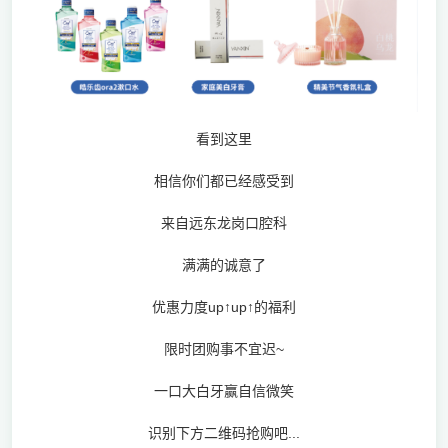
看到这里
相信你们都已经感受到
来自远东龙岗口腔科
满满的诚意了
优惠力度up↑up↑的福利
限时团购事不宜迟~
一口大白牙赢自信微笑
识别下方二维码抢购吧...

--

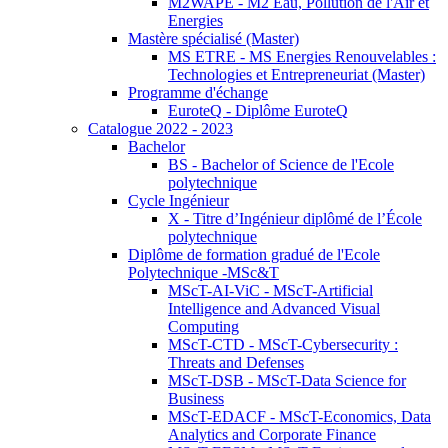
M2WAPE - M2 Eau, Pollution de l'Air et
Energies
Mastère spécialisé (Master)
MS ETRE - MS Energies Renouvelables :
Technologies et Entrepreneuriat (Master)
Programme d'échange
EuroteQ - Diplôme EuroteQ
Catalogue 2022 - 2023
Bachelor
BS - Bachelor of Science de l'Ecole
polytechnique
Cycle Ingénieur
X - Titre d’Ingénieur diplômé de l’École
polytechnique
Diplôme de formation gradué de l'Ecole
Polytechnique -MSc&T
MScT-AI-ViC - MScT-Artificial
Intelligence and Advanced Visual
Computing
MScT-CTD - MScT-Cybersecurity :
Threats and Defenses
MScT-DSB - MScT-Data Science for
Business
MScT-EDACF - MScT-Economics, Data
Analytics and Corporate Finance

§ THE PROBLEM: Display every line of the listing that contains the string "Bachelor".

§ ANSWER SPACE:
Bachelor
BS - Bachelor of Science de l'Ecole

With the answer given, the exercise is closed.